Las escenas del asesinato del supuesto Osama Bin Laden, los intentos de asesinato de Gadafi, el que la OTAN deje morir de sed en el mar a decenas de emigrantes, los aplausos a la entrega ilegal por Venezuela de un súbdito sueco a los torturadores colombianos, el rechazo de los europeos ricos a ayudar a los europeos empobrecidos después de haberles impuesto condiciones leoninas para entrar en la Unión Europea, estos y otros acontecimientos diarios que solamente son la cáscara de tragedias espantosas, son vistos como expresiones de un mundo absurdo y peligroso que debe ser salvado por la civilización occidental. La decisión de que los alimentos y otros productos vitales coticen en los mercados financieros, conlleva que una minoría los acapare a la espera de que se multipliquen artificialmente sus precios, sin preocuparse por las inhumanas hambrunas que proliferan. Pues bien, esta y otras decisiones son vistas con indiferencia por buena parte de las masas occidentales porque creen que es la «mano invisible» del mercado la que rige la economía, y otra parte más reducida por ahora, las aplaude.

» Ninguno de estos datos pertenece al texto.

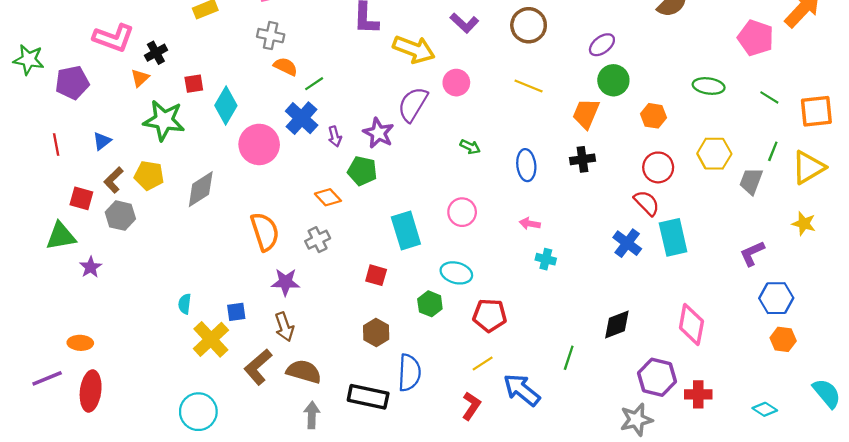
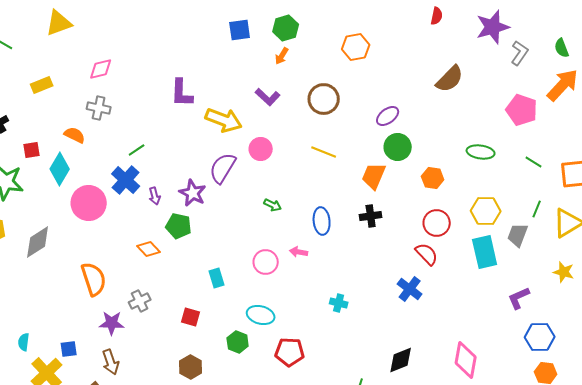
orange semicircle: (285, 67) -> (75, 135), moved
pink arrow: (530, 224) -> (299, 252), moved
cyan rectangle: (406, 230) -> (217, 278), size x0.6
cyan rectangle: (673, 237) -> (485, 252), moved
gray cross: (318, 240) -> (140, 301), moved

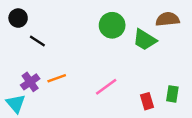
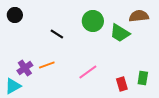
black line: (37, 41) -> (57, 34), moved
cyan triangle: (16, 104) -> (13, 86), turned 42

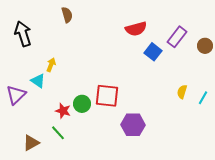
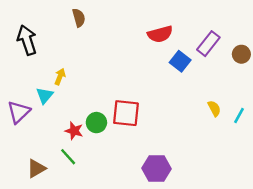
cyan triangle: (38, 81) -> (45, 95), turned 35
yellow semicircle: (182, 92) -> (214, 108), turned 136
purple hexagon: (133, 125) -> (157, 168), moved

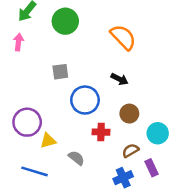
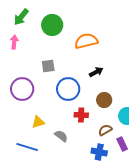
orange semicircle: (123, 37) -> (86, 41), moved, turned -60
black arrow: (119, 79) -> (96, 72), turned -56
purple circle: (27, 122) -> (22, 89), moved
blue cross: (123, 178) -> (99, 152), turned 35

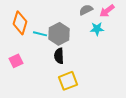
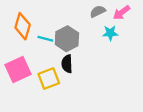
pink square: (16, 61) -> (18, 69), size x1.6
yellow square: (68, 81) -> (49, 79), moved

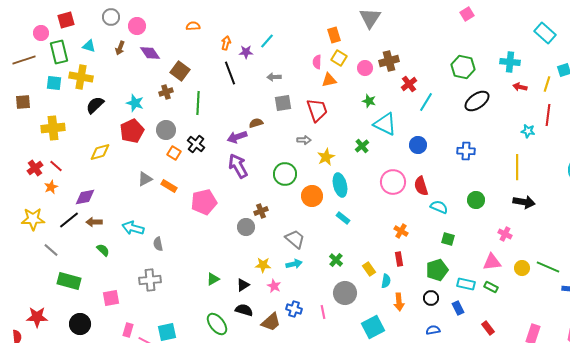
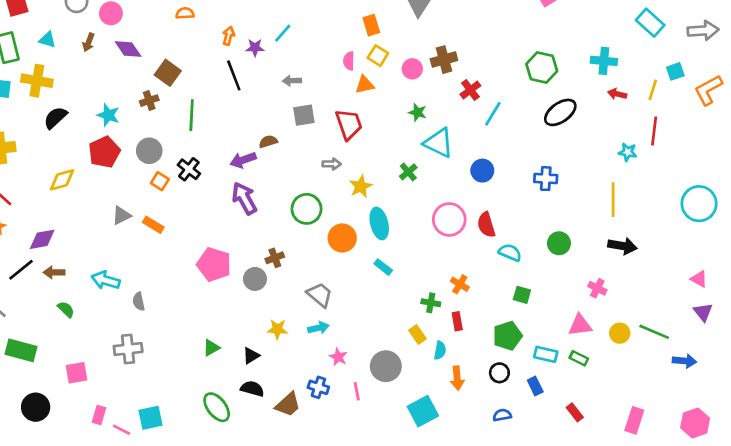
pink pentagon: (204, 202) -> (214, 264), moved, turned 30
green cross: (336, 260) -> (431, 303), moved, turned -32
pink star: (274, 286) -> (338, 357), moved

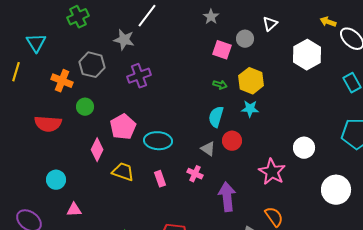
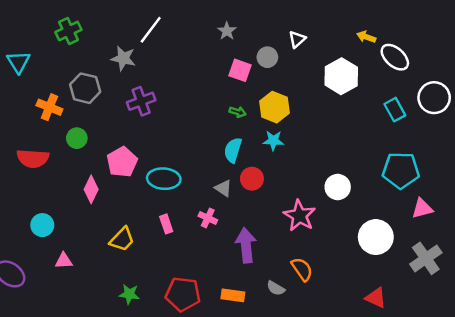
yellow trapezoid: (123, 172) -> (122, 239), moved, turned 115

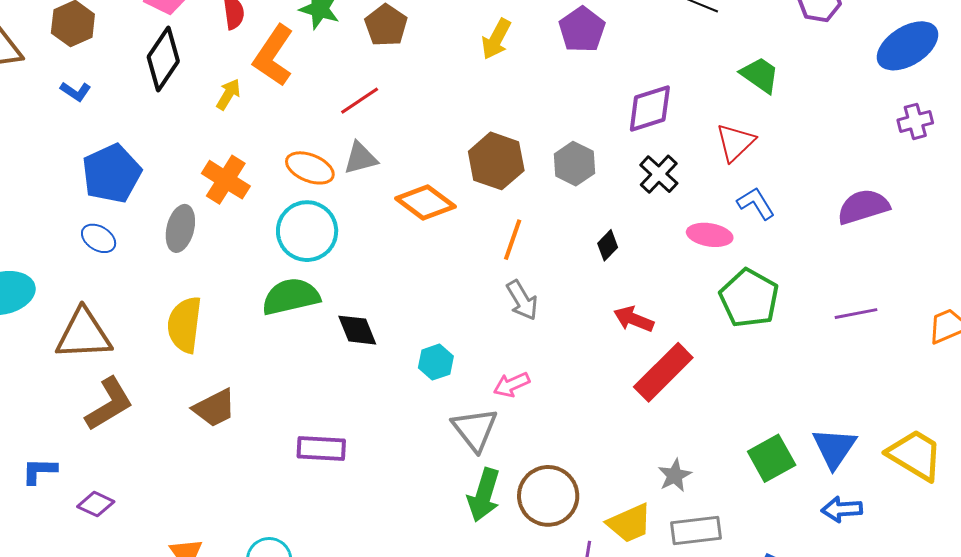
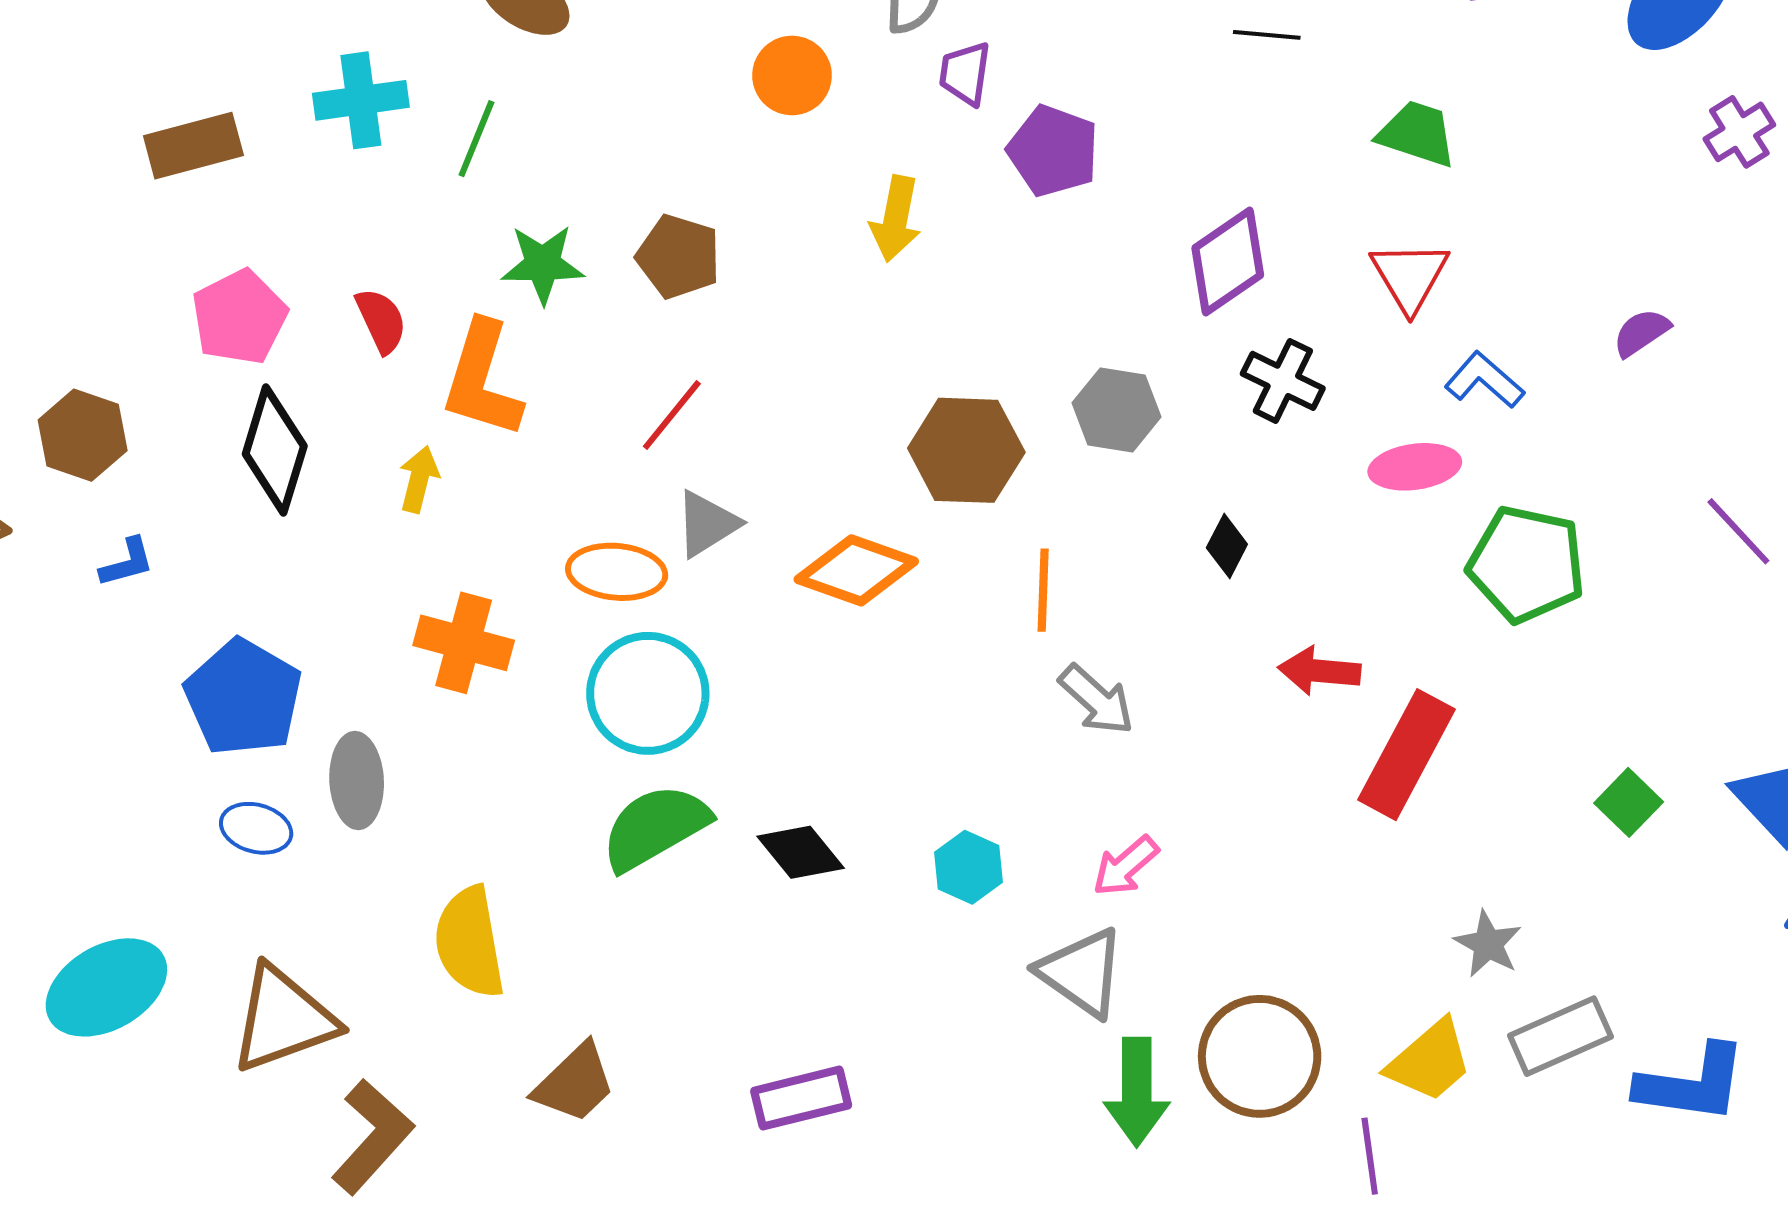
blue L-shape: (76, 91) -> (127, 563), turned -32
purple semicircle: (863, 207) -> (1641, 332), moved, size x0.6
gray ellipse: (180, 228) -> (357, 781), moved
purple line: (856, 314) -> (1738, 531), turned 75
green square: (772, 458) -> (1629, 802), moved, size x0.7

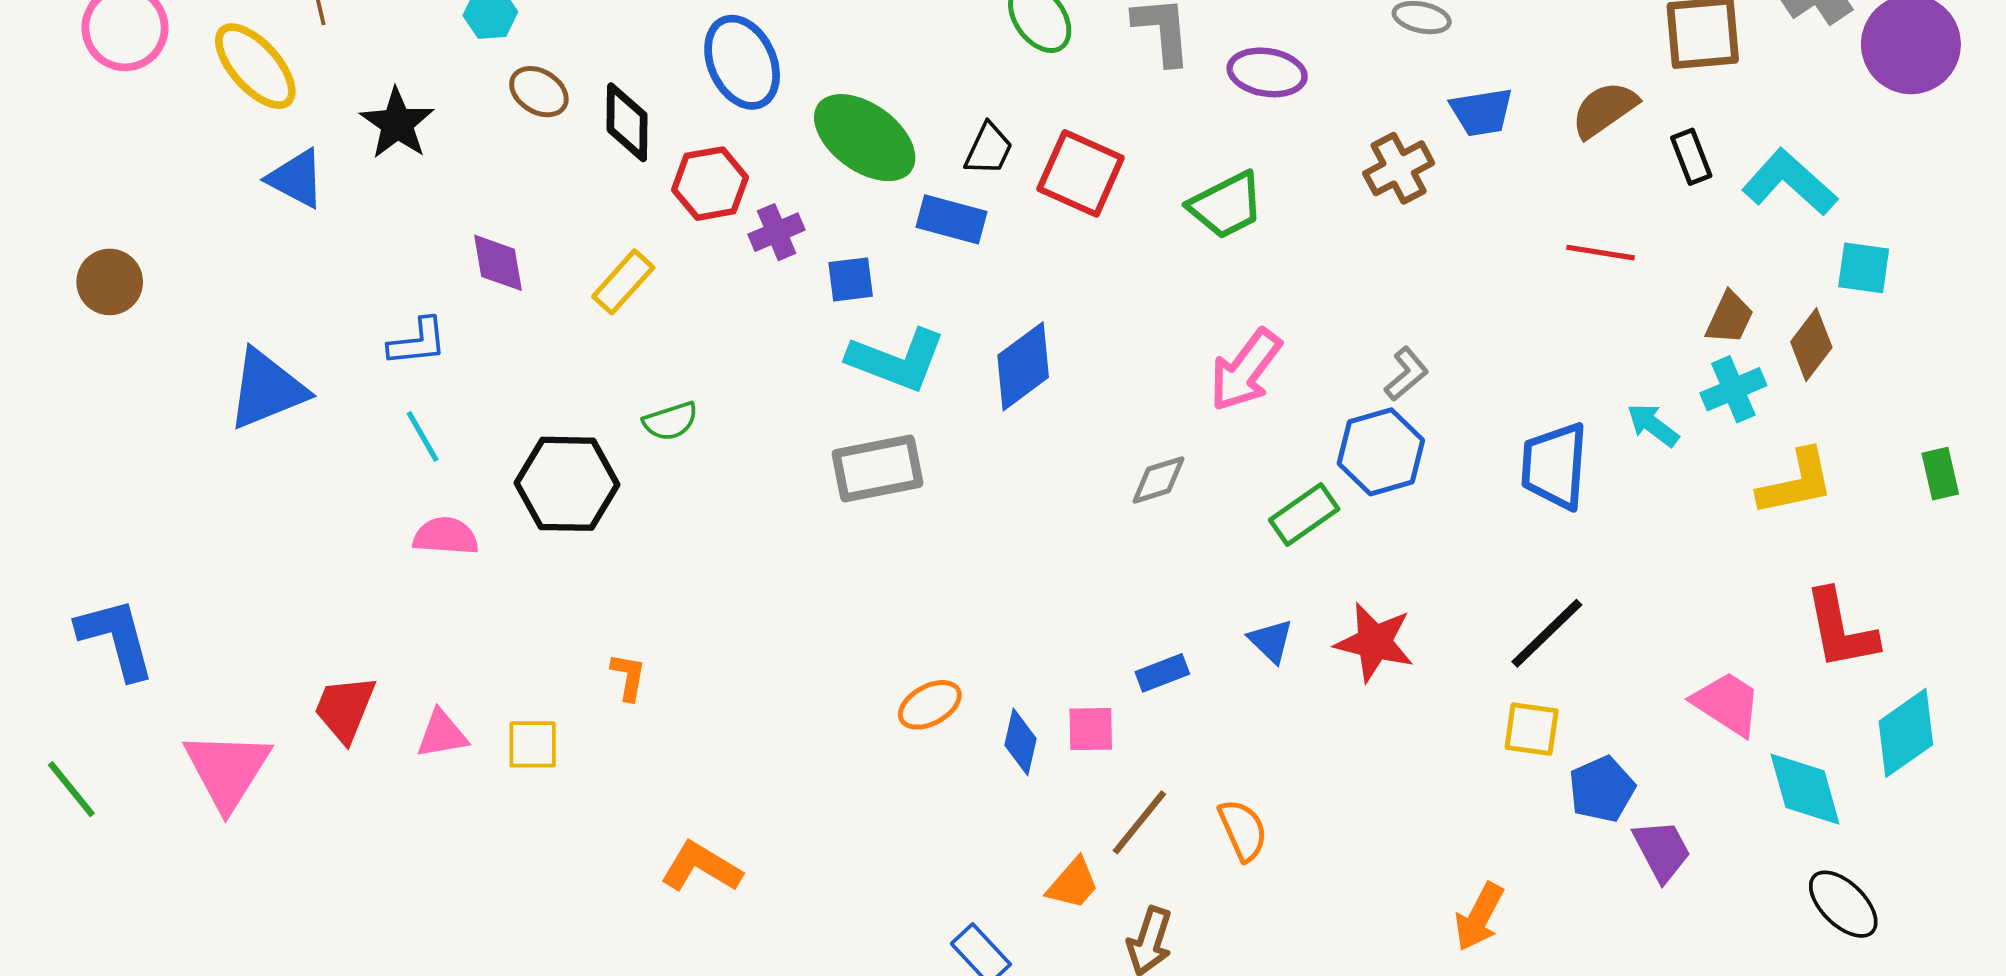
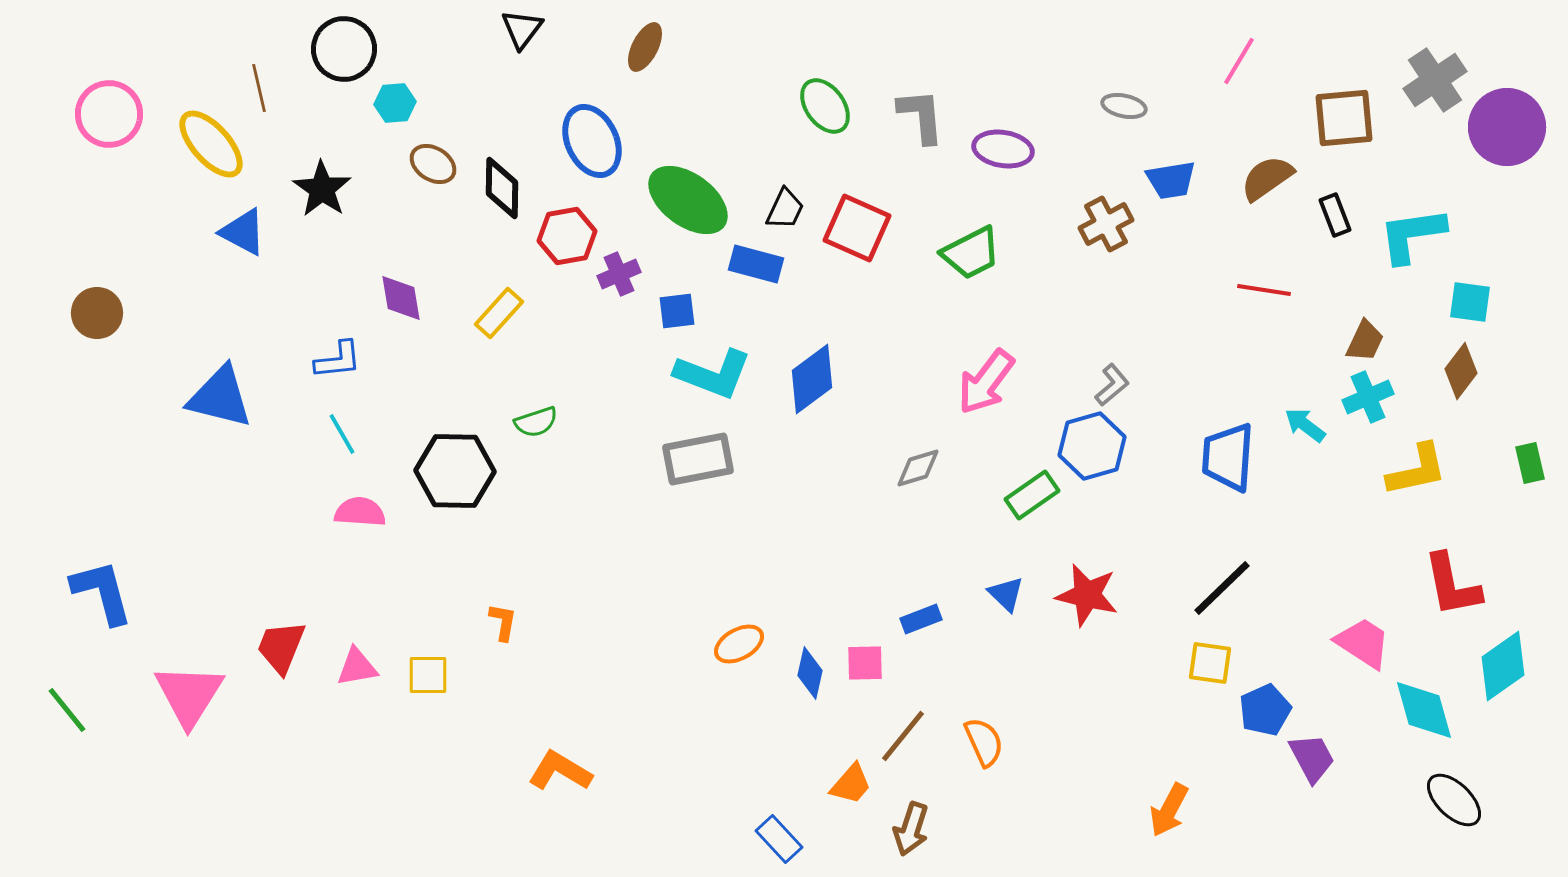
cyan L-shape: (1790, 182) -> (1412, 235), turned -50
brown diamond: (1811, 345) -> (1461, 371), moved
blue triangle: (267, 389) -> (220, 397), turned 36

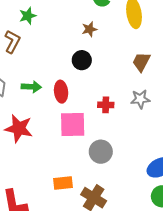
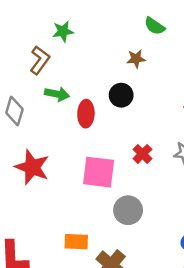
green arrow: (31, 87) -> (57, 94), moved
red ellipse: (61, 92) -> (86, 114), moved
red cross: (106, 105) -> (142, 154), turned 35

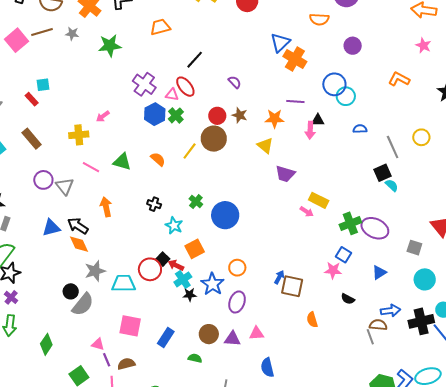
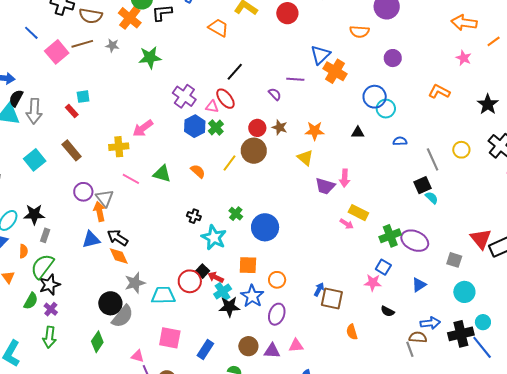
orange trapezoid: (160, 27) -> (218, 28), moved, turned 45
purple line: (295, 102) -> (295, 79), moved
pink arrow: (103, 116) -> (143, 128), size x1.5
pink arrow: (310, 130) -> (345, 178), moved
orange arrow: (106, 207) -> (99, 211), moved
cyan star: (174, 225) -> (214, 238), size x1.4
orange square: (195, 249) -> (248, 265), moved, turned 30
black circle: (71, 291) -> (110, 303), size x1.5
black star: (190, 295) -> (229, 307), size x1.5
green diamond: (46, 344) -> (97, 342), moved

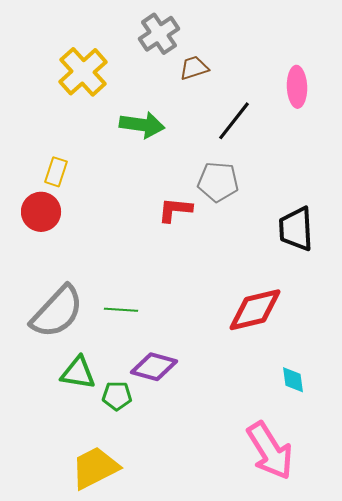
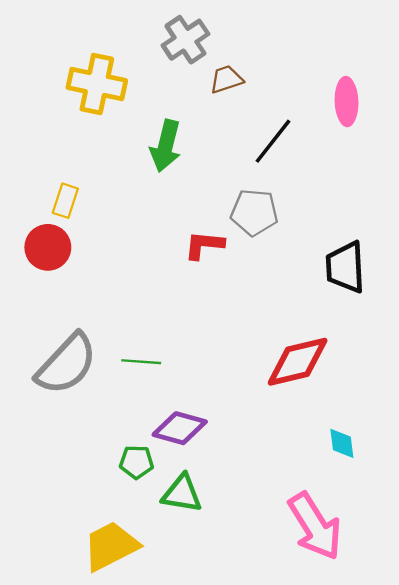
yellow cross: (83, 72) -> (97, 84), turned -36
green arrow: (142, 125) -> (166, 146), turned 96
green triangle: (78, 373) -> (182, 494), moved

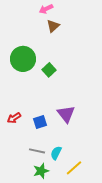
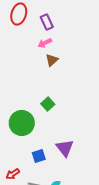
green circle: (23, 59) -> (22, 123), moved
red arrow: (14, 118) -> (13, 174), moved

La idea de la «mano invisible», cargada de esoterismo idealista, fue popularizada por la primera corriente económica burguesa y sostiene que el mercado, la economía en su conjunto, se rige por razones desconocidas en última instancia, por fuerzas invisibles e incomprensibles al conocimiento humano. Desde entonces, algunas corrientes burguesas, como la keynesiana, han tratado de iluminar con una tenue luz esa invisibilidad, pero han fracasado siempre. Ya que la economía capitalista es incognoscible en su esencia, solo podemos ayudarnos del neokantismo y del subjetivismo individualista para intuir cómo funciona. Atrapados en esta ceguera ignorante e idealista, los acontecimientos mundiales nos parecen igualmente indescifrables y absurdos.